- **What you need to do**
The answer must be an exact copy of the records below, with every picture left out.

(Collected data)
□ □ □ □ □ □ □

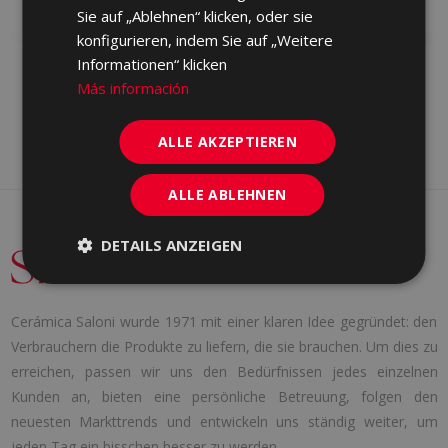
ROT, FEINSTEINZEUG, WEISS
FEINSTEINZEUG
Sie auf „Ablehnen“ klicken, oder sie
konfigurieren, indem Sie auf „Weitere
Informationen“ klicken
Más información
ALLE AKZEPTIEREN
ALLE ABLEHNEN
DETAILS ANZEIGEN
Cerámica Saloni wurde 1971 mit einer klaren Idee gegründet: den
Verbrauchern die Produkte zu liefern, die sie brauchen. Um dies zu
erreichen, passen wir uns den Bedürfnissen jedes einzelnen
Kunden an, bieten eine persönliche Betreuung, folgen den
neuesten Markttrends und entwickeln uns ständig weiter, um
jeden Tag ein bisschen besser zu werden.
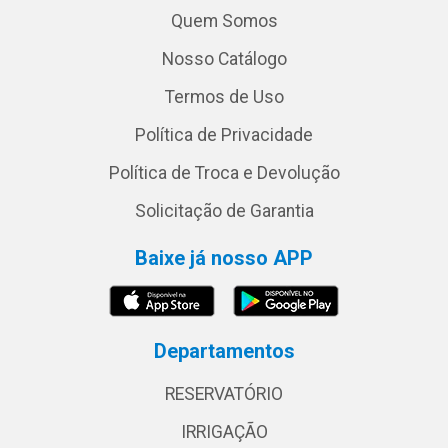
Quem Somos
Nosso Catálogo
Termos de Uso
Política de Privacidade
Política de Troca e Devolução
Solicitação de Garantia
Baixe já nosso APP
Departamentos
RESERVATÓRIO
IRRIGAÇÃO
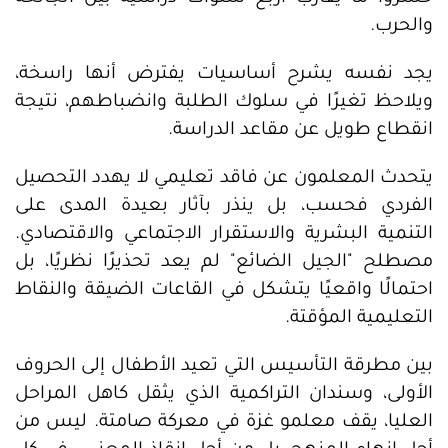
والحرب.
يجد نفسه يشرح أساسيات يفترض أنها راسخة،
ويلاحظ تغيرًا في سلوك الطلبة وانضباطهم، نتيجة
انقطاع طويل عن مقاعد الدراسة.
يتحدث المعلمون عن فاقد تعليمي لا يهدد التحصيل
الفردي فحسب، بل ينذر بآثار بعيدة المدى على
التنمية البشرية والاستقرار الاجتماعي والاقتصادي.
مصطلح "الجيل الضائع" لم يعد تحذيرًا نظريًا، بل
احتمالًا واقعيًا يتشكل في القاعات الضيقة والنقاط
التعليمية المؤقتة.
بين مطرقة التأسيس التي تعيد الأطفال إلى الحروف
الأولى، وسندان التراكمية الذي يثقل كاهل المراحل
العليا، يقف معلمو غزة في معركة صامتة. ليس من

□ □ □ □ □ □ □

- **Task answer**
ROT, FEINSTEINZEUG, WEISS
FEINSTEINZEUG
Sie auf „Ablehnen“ klicken, oder sie
konfigurieren, indem Sie auf „Weitere
Informationen“ klicken
Más información
ALLE AKZEPTIEREN
ALLE ABLEHNEN
DETAILS ANZEIGEN
Cerámica Saloni wurde 1971 mit einer klaren Idee gegründet: den
Verbrauchern die Produkte zu liefern, die sie brauchen. Um dies zu
erreichen, passen wir uns den Bedürfnissen jedes einzelnen
Kunden an, bieten eine persönliche Betreuung, folgen den
neuesten Markttrends und entwickeln uns ständig weiter, um
jeden Tag ein bisschen besser zu werden.
Quem Somos
Nosso Catálogo
Termos de Uso
Política de Privacidade
Política de Troca e Devolução
Solicitação de Garantia
Baixe já nosso APP
Departamentos
RESERVATÓRIO
IRRIGAÇÃO
والحرب.
يجد نفسه يشرح أساسيات يفترض أنها راسخة،
ويلاحظ تغيرًا في سلوك الطلبة وانضباطهم، نتيجة
انقطاع طويل عن مقاعد الدراسة.
يتحدث المعلمون عن فاقد تعليمي لا يهدد التحصيل
الفردي فحسب، بل ينذر بآثار بعيدة المدى على
التنمية البشرية والاستقرار الاجتماعي والاقتصادي.
مصطلح "الجيل الضائع" لم يعد تحذيرًا نظريًا، بل
احتمالًا واقعيًا يتشكل في القاعات الضيقة والنقاط
التعليمية المؤقتة.
بين مطرقة التأسيس التي تعيد الأطفال إلى الحروف
الأولى، وسندان التراكمية الذي يثقل كاهل المراحل
العليا، يقف معلمو غزة في معركة صامتة. ليس من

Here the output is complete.